The second step: Find something you enjoy doing. What feels good to you? There is no doubt that we will stay with what we like far longer that what we feel we "should" be doing. Any movement you do as a punishment for not being the right size will end in failure, just as diets always do.

It may be helpful to remember what kinds of movement you enjoyed as a child or as a young adult. What was really fun? For example, if you loved to swim as a child, that may be a good choice for you now. And, if you give up the "right" way concept, swimming does not necessarily mean laps.

Explore the many, many kinds of movement options. Dancing, biking, walking, yoga, roller blading, tennis, gardening, volleyball are all examples of the range and variety of choices available. It seems we forget just how extensive our choices are.

Remember to explore what gets in your way. One client remembered loving to play tennis.
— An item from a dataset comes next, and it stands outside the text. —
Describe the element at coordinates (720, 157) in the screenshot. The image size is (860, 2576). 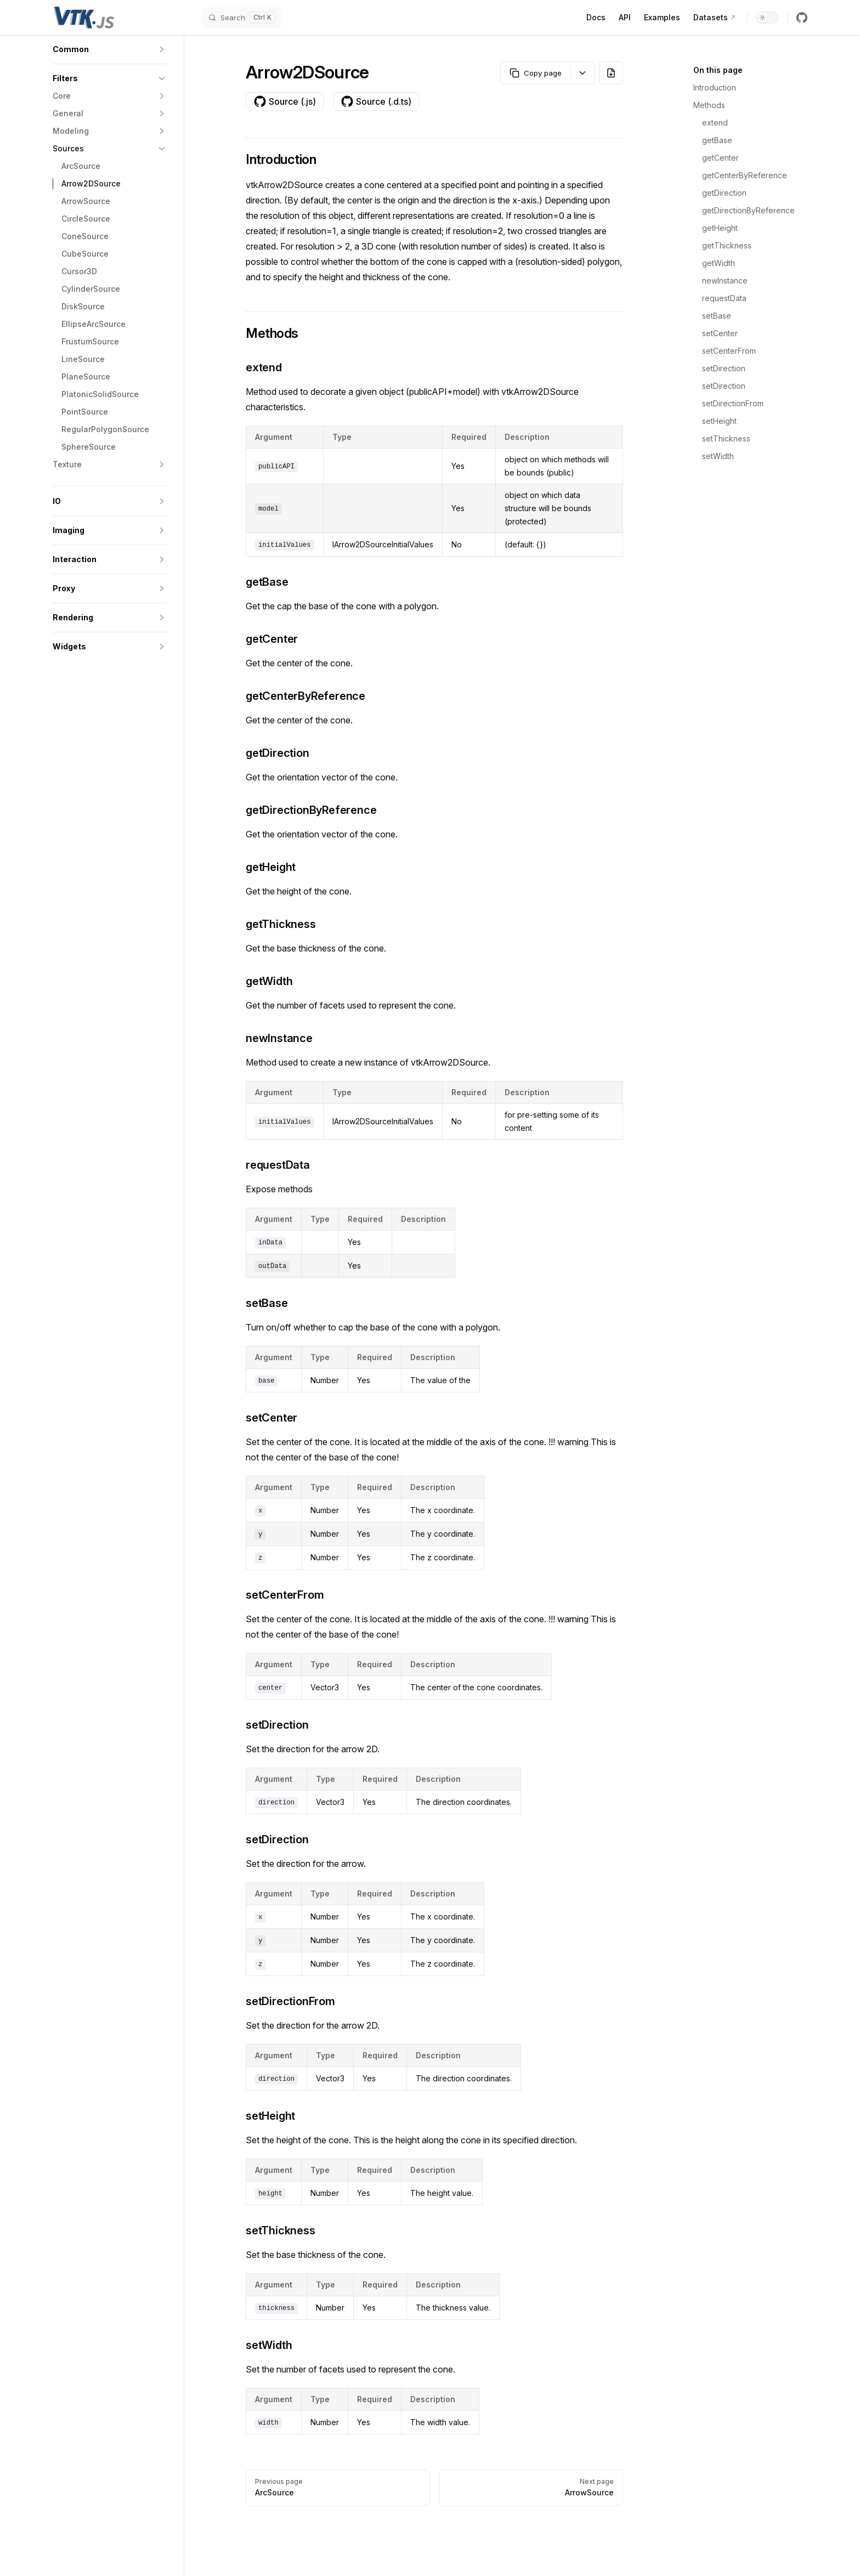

She had not played for several years and over that time had gained weight. She had not returned to tennis because she believed it would mean having to wear a tennis skirt and she was concerned that she would not find one in her current size. Once she realized she could play tennis in clothing that was comfortable for her, she began playing again and loving it. Her belief about the "shoulds" had put her enjoyment on hold.
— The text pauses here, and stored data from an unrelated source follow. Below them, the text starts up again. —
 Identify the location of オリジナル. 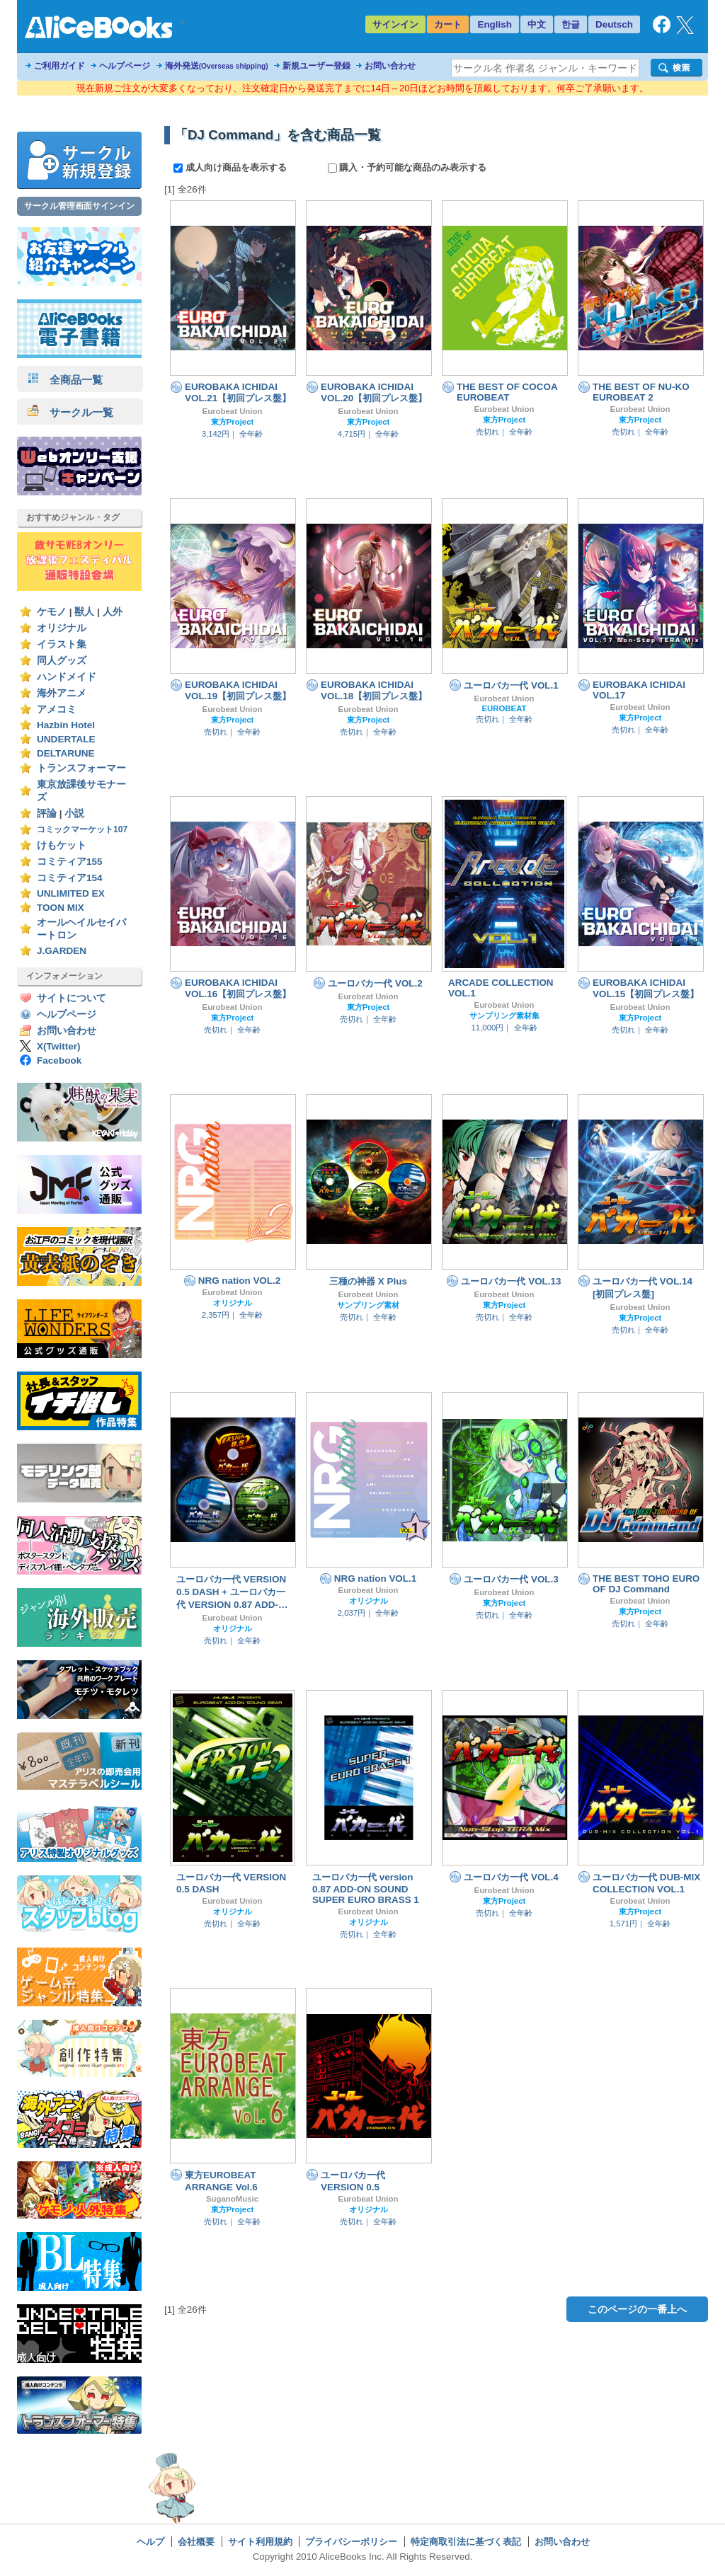 (61, 628).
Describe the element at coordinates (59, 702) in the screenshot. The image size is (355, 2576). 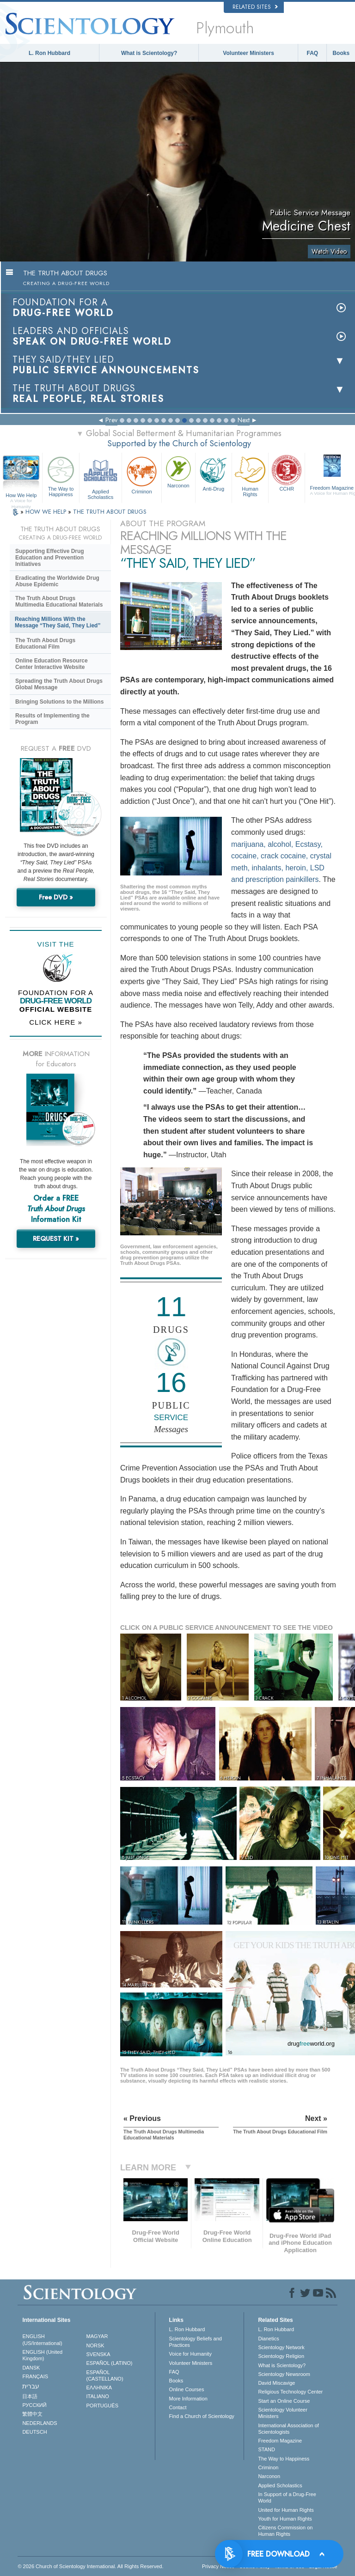 I see `Bringing Solutions to the Millions` at that location.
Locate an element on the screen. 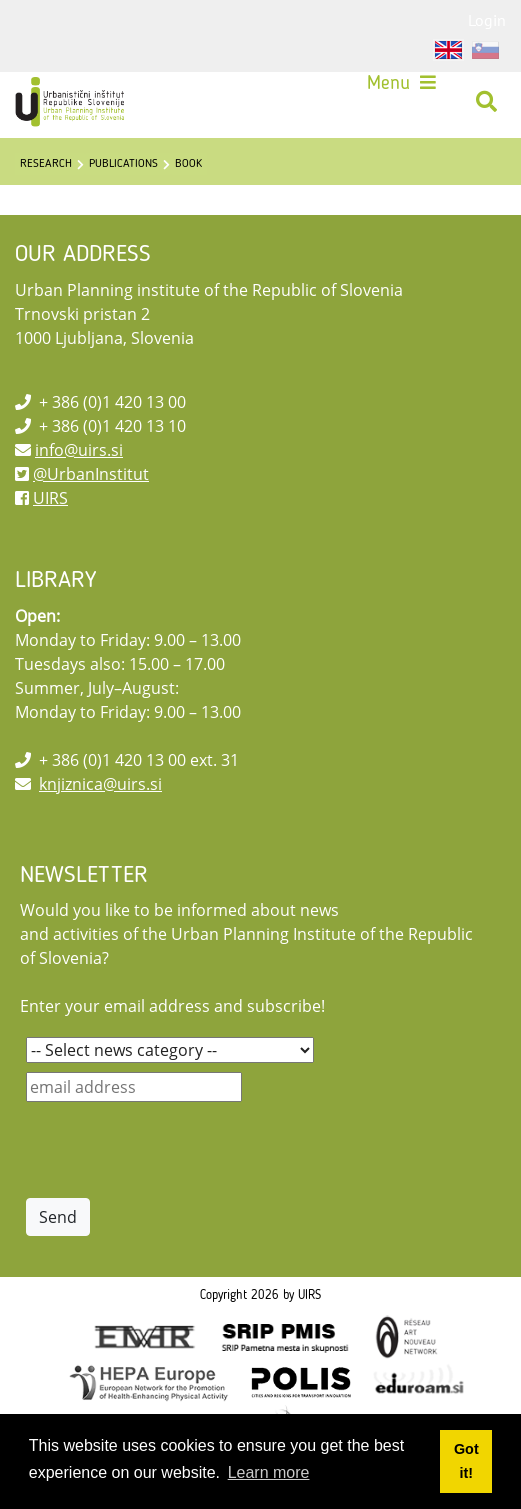  [presentation] is located at coordinates (178, 1150).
It is also important to note that what you enjoy can change with age and perspective. When we get caught up with a case of the "shoulds," we miss out on some of our options. For example, we have talked with people who ran track in high school; their experience with running was tied to competition and performance anxiety. However, returning to running as adults, they were able to set different goals in regard to pace, time and distance. The third step: Revise the concept of time. People are always talking about not having the time. If we look at exercise as specific activities that require particular time commitments and are done because "it's good for me," it will always be hard to find time. However, if we take the time to do the first two steps, redefine exercise and find what we like doing, we are then in a good position to do only as much as our bodies need or want. We can experience the pure pleasure of moving our bodies.

The fourth step: Pay attention to your body's message. This goes back to feeling good about our bodies and feeling good about ourselves. As therapists and consultants, we encourage clients to take the first three steps. Once they begin to give up the "shoulds" and find movement that is enjoyable, they begin to notice some additional benefits: increased strength and endurance, increased energy, more time for other pursuits. These pursuits might include new comraderie, new projects, time to reflect, etc. An added bonus is the natural high. Using our bodies to move in a pleasurable way is the best natural defense against the blues.